L’abolizione del voucher rappresenterà una vera e propria rivoluzione per il lavoro di tipo occasionale. La misura entrerà in vigore dal primo gennaio del 2018. Da quella data sarà necessario adottare una formula che possa inquadrare le prestazioni lavorative discontinue. Il lavoro a chiamata, ad esempio, può essere una delle soluzioni per regolare un tipo di rapporto occasionale o discontinuo.
Introdotto dalla Legge Biagi e regolato dal Jobs Act dell’esecutivo di Matteo Renzi, il lavoro a chiamata, conosciuto anche con il nome di contratto ad intermittenza o, in inglese, ”Jobs on Call”, rappresenta una formula utilizzata molto frequentemente nel nostro paese.
Lavoro a chiamata: le caratteristiche principali
Indice dei contenuti
Come disciplinato dalla normativa, il lavoro a chiamata avviene quando un lavoratore dipendente si mette a disposizione del datore di lavoro offrendo una prestazione ‘‘discontinua o intermittente” a seconda della necessità dell’azienda. La legge, inoltre, prescrive la possibilità di fissare la prestazione lavorativa in particolari periodi dell’anno, del mese o della settimana. Insomma si tratta di una formula particolarmente adatta al lavoro stagionale.
E’ importante, però, tenere presente alcuni determinati limiti che sono imposti alla sottoscrizione del lavoro a chiamata. E’ possibile stipulare il rapporto lavorativo intermittente solo con i soggetti minori di 24 anni di età o superiore di 55 anni (modifiche su questo limite sono oggetto di studio dell’Esecutivo).
Anche la durata prevede delle specifiche restrizioni. Secondo la legge il contratto intermittente è ammesso, con il medesimo datore di lavoro, per un periodo massimo di 400 ore in tre anni, ad eccezione del turismo, dei servizi pubblici e del settore dello spettacolo. Nel caso di superamento di detto tetto massimo, il rapporto di lavorativo si trasformerà da intermittente a stabile, ovvero a tempo indeterminato.
Naturalmente nei periodi in cui non viene erogato alcun tipo di prestazione lavorativa, al lavoratore non spettano trattamenti economici, tranne nel caso in cui abbia garantito, al datore di lavoro, la disponibilità di rispondere alle chiamate.
Quando non è possibile utilizzare il lavoro a chiamata
Non sempre è possibile accedere al lavoro a chiamata. La legge dispone l’impossibilità di utilizzare questa formula per la sostituzione dei lavoratori che esercitano il diritto di sciopero, per sostituire il personale a seguito dei licenziamenti di collettivi nella stessa unità produttiva, in caso di diminuzione degli orari lavorativi in regime di cassa integrazione e per la sostituzione dei dipendenti della stessa unità produttiva.
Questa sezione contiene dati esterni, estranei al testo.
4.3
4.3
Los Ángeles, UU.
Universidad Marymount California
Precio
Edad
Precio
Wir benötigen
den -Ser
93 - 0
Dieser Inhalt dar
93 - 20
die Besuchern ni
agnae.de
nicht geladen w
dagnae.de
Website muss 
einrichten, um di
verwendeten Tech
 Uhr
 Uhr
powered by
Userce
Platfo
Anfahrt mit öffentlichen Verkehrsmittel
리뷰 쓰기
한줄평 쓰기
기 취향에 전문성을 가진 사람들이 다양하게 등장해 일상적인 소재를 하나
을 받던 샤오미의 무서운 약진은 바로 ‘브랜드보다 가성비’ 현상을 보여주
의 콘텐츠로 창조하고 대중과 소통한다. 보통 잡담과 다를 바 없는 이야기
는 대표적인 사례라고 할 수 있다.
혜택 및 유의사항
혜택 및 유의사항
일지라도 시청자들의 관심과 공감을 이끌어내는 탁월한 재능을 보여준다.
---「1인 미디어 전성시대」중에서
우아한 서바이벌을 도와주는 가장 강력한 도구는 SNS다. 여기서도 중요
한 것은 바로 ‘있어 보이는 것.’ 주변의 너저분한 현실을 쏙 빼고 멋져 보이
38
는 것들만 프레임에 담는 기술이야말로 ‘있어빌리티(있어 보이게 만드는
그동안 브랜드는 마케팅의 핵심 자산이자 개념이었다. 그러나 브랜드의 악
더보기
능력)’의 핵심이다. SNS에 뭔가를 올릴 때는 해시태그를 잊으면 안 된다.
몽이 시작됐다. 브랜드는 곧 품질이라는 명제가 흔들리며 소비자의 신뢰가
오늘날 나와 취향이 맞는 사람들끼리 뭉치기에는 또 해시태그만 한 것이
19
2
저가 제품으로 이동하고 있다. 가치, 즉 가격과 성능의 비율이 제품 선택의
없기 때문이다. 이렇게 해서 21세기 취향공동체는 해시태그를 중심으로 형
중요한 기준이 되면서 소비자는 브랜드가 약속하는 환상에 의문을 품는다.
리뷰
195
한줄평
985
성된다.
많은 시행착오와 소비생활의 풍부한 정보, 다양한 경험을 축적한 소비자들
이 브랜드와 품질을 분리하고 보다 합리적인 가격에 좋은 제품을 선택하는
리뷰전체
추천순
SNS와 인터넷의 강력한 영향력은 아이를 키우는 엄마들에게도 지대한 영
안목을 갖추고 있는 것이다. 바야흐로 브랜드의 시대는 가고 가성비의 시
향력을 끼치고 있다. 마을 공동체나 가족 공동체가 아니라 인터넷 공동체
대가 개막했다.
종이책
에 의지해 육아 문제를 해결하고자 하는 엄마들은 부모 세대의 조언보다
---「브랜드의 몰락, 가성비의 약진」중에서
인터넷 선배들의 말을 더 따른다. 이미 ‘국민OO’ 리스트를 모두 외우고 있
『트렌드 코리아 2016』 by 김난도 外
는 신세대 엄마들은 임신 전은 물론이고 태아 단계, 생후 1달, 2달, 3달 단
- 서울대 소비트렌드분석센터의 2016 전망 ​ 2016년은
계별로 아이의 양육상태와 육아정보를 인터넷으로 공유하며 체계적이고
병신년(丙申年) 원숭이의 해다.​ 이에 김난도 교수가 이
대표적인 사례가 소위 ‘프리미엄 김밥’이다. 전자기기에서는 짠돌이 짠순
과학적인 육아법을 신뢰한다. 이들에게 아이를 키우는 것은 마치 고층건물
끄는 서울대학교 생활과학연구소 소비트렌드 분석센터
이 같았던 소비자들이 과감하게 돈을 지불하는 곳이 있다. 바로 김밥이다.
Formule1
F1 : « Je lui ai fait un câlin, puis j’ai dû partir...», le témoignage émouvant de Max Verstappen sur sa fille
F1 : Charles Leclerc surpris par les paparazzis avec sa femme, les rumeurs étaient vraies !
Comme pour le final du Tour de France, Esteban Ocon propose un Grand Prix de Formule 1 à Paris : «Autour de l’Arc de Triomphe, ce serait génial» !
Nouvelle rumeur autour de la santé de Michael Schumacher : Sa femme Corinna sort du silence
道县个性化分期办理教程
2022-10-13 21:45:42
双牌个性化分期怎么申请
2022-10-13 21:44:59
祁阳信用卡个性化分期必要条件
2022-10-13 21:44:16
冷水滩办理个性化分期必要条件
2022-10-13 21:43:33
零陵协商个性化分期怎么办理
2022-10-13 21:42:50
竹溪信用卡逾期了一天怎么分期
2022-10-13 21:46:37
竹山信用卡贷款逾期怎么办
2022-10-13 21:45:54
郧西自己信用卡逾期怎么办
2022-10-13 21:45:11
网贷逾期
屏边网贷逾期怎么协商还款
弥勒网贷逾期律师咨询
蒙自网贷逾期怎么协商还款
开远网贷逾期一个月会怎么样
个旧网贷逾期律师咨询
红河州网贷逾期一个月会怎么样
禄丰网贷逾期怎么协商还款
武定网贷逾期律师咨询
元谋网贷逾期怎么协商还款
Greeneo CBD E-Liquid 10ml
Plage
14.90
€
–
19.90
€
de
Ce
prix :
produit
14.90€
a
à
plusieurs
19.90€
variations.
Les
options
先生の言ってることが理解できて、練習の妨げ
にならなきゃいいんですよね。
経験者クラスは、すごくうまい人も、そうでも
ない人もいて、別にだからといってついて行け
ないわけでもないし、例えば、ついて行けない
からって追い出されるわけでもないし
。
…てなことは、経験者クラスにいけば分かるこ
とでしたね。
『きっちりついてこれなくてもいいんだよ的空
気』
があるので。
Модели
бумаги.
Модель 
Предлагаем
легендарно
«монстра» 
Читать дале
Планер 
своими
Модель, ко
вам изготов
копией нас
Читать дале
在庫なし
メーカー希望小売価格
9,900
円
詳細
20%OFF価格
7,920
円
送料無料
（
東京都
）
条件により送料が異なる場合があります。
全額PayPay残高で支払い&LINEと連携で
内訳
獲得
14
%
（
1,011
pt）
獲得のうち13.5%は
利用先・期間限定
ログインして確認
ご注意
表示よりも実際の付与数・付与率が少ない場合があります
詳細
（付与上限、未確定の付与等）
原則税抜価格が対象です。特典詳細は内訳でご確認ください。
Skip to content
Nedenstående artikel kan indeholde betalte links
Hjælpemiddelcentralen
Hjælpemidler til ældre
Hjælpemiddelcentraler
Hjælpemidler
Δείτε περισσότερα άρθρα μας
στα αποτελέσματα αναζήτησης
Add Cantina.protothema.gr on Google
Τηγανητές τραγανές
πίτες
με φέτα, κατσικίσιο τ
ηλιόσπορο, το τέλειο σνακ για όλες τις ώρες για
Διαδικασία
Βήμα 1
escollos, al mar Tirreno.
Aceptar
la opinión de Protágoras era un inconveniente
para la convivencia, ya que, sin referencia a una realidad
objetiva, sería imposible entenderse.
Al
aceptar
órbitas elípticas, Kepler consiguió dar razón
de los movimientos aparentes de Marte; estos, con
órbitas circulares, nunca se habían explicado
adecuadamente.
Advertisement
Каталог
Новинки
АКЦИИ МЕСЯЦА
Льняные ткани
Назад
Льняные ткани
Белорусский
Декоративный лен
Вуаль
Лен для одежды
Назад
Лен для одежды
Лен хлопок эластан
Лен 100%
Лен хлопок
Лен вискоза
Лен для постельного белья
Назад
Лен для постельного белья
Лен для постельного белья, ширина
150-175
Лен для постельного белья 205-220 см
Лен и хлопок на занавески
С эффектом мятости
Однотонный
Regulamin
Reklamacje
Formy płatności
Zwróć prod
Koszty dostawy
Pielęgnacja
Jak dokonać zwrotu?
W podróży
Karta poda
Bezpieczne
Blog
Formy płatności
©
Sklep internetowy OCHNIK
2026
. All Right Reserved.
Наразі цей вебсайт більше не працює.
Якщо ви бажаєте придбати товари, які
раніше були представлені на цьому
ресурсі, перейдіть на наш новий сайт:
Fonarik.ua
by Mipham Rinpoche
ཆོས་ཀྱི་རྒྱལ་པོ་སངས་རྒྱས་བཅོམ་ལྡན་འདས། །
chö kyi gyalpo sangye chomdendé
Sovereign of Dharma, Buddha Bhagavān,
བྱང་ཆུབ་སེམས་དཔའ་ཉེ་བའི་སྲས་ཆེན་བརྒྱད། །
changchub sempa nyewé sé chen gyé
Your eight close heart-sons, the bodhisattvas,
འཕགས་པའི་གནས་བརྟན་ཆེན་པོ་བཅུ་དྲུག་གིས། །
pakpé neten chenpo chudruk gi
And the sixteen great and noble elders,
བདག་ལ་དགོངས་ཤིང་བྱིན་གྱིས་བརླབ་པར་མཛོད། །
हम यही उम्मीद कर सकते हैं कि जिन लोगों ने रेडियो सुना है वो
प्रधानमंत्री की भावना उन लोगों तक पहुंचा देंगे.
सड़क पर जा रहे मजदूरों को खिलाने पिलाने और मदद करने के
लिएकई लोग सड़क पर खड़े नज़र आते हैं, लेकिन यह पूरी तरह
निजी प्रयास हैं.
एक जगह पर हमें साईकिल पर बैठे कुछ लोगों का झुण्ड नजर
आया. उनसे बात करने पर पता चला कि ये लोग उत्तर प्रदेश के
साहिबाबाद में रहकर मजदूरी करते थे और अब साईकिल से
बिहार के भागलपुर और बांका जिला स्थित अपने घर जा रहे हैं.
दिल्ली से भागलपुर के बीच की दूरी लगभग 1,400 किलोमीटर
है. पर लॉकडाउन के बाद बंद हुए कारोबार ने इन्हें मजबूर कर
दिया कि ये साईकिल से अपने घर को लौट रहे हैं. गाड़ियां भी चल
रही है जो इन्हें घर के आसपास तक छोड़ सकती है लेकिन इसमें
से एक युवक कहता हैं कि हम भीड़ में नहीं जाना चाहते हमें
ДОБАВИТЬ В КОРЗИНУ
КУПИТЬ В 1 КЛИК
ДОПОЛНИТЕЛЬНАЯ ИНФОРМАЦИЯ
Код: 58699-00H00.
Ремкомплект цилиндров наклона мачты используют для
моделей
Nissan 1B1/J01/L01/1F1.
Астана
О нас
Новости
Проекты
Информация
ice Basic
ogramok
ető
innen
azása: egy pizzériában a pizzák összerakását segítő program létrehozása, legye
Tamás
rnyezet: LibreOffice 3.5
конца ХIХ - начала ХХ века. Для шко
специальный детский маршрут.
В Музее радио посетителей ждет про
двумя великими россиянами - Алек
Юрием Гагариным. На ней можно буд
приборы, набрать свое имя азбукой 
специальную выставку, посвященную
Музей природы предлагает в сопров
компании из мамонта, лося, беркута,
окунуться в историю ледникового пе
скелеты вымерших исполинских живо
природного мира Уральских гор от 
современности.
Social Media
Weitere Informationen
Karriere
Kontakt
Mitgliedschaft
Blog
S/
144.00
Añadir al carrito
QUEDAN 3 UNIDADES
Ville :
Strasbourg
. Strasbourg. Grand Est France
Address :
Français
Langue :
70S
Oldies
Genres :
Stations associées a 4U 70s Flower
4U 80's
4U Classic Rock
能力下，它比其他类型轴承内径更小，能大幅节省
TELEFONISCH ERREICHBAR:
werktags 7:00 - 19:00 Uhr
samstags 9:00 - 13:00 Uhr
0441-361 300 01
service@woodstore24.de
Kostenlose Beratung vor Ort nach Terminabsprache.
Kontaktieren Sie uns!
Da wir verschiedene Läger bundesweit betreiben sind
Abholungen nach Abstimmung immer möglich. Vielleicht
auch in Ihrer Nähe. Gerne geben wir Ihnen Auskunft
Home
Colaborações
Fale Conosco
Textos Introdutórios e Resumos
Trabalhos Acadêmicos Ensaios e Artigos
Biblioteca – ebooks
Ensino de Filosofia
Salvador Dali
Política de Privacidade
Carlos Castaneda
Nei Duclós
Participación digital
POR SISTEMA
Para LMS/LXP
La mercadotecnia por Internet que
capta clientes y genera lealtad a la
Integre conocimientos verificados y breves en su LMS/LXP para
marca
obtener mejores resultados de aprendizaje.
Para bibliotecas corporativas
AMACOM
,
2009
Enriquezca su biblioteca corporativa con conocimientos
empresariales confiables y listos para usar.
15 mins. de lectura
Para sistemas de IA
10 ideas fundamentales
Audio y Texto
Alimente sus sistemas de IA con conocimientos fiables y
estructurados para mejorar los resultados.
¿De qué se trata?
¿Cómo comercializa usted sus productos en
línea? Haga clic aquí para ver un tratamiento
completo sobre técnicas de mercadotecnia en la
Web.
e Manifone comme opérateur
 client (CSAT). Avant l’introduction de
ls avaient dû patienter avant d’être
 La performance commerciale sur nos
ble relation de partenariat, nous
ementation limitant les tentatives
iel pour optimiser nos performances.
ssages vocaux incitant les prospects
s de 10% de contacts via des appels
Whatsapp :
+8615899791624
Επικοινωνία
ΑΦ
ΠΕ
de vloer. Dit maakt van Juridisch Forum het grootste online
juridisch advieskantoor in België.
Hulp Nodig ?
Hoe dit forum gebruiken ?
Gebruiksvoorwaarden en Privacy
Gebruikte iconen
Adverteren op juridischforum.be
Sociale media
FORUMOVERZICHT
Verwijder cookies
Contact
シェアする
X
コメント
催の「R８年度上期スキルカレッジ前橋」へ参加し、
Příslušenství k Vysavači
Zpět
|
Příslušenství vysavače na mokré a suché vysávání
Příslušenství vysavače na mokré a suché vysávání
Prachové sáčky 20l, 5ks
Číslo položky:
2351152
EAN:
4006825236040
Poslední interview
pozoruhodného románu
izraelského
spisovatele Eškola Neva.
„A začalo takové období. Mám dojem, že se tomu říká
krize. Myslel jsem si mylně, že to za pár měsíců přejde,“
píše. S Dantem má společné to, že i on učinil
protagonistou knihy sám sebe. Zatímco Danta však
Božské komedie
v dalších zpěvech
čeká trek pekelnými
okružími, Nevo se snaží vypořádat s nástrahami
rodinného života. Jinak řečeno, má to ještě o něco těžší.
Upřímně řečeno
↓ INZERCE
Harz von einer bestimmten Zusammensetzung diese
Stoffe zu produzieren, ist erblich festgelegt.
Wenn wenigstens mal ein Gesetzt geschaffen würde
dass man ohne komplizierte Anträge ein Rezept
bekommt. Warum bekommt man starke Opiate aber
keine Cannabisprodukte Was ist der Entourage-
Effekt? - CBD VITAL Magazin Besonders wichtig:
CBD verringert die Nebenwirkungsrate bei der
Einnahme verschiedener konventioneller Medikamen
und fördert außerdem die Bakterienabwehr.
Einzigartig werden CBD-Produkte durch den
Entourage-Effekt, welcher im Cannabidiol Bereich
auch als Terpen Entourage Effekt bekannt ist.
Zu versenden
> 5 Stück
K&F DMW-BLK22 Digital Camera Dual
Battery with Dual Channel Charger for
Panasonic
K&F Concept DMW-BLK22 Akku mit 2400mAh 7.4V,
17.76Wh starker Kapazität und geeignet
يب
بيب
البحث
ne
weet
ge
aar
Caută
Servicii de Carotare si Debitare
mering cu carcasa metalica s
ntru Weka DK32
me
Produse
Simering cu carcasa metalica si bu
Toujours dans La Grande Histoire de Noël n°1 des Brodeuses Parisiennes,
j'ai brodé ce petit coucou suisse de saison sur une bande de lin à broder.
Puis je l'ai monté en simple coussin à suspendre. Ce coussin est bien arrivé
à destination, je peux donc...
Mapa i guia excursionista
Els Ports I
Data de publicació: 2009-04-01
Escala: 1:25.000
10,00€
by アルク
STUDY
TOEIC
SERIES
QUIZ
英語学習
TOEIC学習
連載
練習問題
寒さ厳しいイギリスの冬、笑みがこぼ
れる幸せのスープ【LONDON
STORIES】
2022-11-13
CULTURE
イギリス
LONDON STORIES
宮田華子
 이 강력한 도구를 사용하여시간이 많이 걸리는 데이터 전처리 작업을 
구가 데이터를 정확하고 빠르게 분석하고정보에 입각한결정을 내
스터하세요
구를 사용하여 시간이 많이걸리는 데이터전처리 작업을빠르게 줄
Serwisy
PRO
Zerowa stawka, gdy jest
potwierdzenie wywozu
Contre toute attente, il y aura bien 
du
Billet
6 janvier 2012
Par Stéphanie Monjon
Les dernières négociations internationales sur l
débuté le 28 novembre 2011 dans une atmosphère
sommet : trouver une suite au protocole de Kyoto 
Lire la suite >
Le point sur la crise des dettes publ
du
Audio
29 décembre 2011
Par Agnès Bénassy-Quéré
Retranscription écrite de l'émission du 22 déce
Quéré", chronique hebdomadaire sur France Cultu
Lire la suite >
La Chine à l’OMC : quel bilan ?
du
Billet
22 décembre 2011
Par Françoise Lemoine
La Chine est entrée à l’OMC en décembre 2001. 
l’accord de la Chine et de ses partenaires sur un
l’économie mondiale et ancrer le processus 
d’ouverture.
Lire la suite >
E’ previsto dalla legge, inoltre, che il datore di lavoro tenga informate le rappresentanze sindacali sull’andamento del contratto di lavoro a chiamata. Un altro obbligo che ricade sul datore di lavoro è la comunicazione alla direzione territoriale del lavoro competente attraverso un sms o una mail. In mancanza di tale comunicazione, è applicata una pesante sanzione compresa tra i 400 ad i 2.400 euro.
Malattia e retribuzione
Cosa accade nel caso in cui il lavoratore sia impedito a prestare l’attività lavorativa? In caso di malattia o altro condizione che possa interdire la risposta alla chiamata, il lavoratore è obbligato ad informare il datore di lavoro specificando la durata dell’impedimento. In questo determinato lasso di tempo non matura il diritto di indennità alla disponibilità normalmente riconosciuto ai dipendenti che si rendono disponibili alla prestazione lavorativa intermittente.
Nel caso di mancato avviso, il dipendente perderà il diritto di indennità per una durata di quindici giorni. Il rifiuto alla chiamata, inoltre, può portare al licenziamento per giusta causa del lavoratore oltre alla restituzione al diritto di indennità calcolata sul periodo successivo al rifiuto.
Ma a quanto ammonta la retribuzione per un contratto di questo tipo? La normativa prevede che il salario per un lavoratore a chiamata sia il medesimo di un dipendente a tempo indeterminato o determinato per analoga mansione. Lo stesso trattamento è applicato anche per il trattamento per malattia, le ferie, l’infortunio ed il congedo parentale e per maternità.